Photolithographic processes in the semiconductor industry use raster scanning methods to produce masks. FIG. 1 illustrates a schematic diagram of a known raster-based photolithographic system. One example of a raster-based photolithographic process is an electron beam (e-beam) process. In an e-beam system 102, for example, a reticle 104 is placed on a table 106 which provides a motion to the reticle along a Y axis using a data set 108 and a worktable motion control module 110, and an electronic beam 112 sweeps back and forth along an X axis using the data set 108 and an e-beam control module 114 to provide a raster motion. The system performs raster-based imaging by sweeping the e-beam back and forth along the X axis, turning the e-beam on over designated areas and off until the next designated area, and appropriately stepping the worktable along the Y axis.
Raster-based photolithographic processes are limited to generating only orthogonal line patterns. With respect to an e-beam system, for example, the size of images is limited to integer multiples of the e-beam spot size. The e-beam spot size can be considered to be a pixel of the pattern. A series of stepped images is used to form lines at non-orthogonal angles with respect to a base direction.
FIG. 2 illustrates a stepped angled image formed using the known raster-based photolithographic system of FIG. 1. In this figure, parallel non-orthogonal lines are drawn at an angle of about 45° with respect to the base direction, which functions as a reference. The pattern is built by writing a spot 203 in the X direction, a spot 205 in the Y direction, a spot 207 in the X direction, and so on.
One problem associated with forming non-orthogonal lines using a raster-based photolithographic process is that the non-orthogonal lines require a larger area than the orthogonal lines. Although the minimum horizontal or vertical line width is equal to an e-beam spot size (pixel), the stepped 45° line (a slope of 1:1) requires two pixels 209 and 211, and the space between parallel 45° lines also requires two pixels 213 and 215. In an image containing parallel 30° lines, for example, even more space is required for the lines and the space between the lines.
Another problem associated with forming non-orthogonal lines using a raster-based photolithographic process is that the lines are formed with uneven edges. Although some smoothing of line edges occur during the exposure and development of the mask, the line might not smooth completely depending on the resist sensitivity. The result is an uneven line edge.

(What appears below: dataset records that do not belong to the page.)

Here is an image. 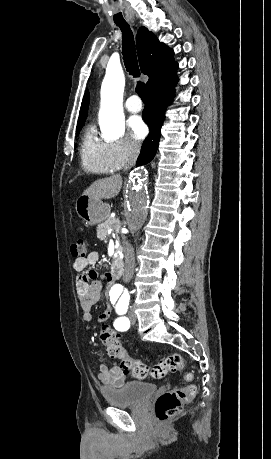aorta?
I'll return each mask as SVG.
<instances>
[{
    "instance_id": "aorta-1",
    "label": "aorta",
    "mask_w": 271,
    "mask_h": 459,
    "mask_svg": "<svg viewBox=\"0 0 271 459\" xmlns=\"http://www.w3.org/2000/svg\"><path fill=\"white\" fill-rule=\"evenodd\" d=\"M125 79L122 70H109L101 87L99 115L102 132L111 139H118L125 130L123 92ZM148 172L141 167L131 172L123 202L128 230L138 232L147 219L149 211ZM119 289L118 285L114 286Z\"/></svg>"
}]
</instances>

Other problems associated with forming non-orthogonal lines using a raster-based photolithographic process involve the use of more metal to form a stepped diagonal line than a minimum width diagonal line. Additionally, writing stepped images which requires a number of e-beam sweeps is less efficient than writing an orthogonal line that requires only one sweep.
Most semiconductor chip layouts are successfully designed using orthogonal lines. When a small number of non-orthogonal lines are required in a layout, they have been formed using stepped images. However, the problems associated with using stepped images to form non-orthogonal lines are exacerbated when a design requires more non-orthogonal lines to be formed in a smaller space.
Therefore, there is a need in the art to provide improved photolithographic techniques to form angled lines.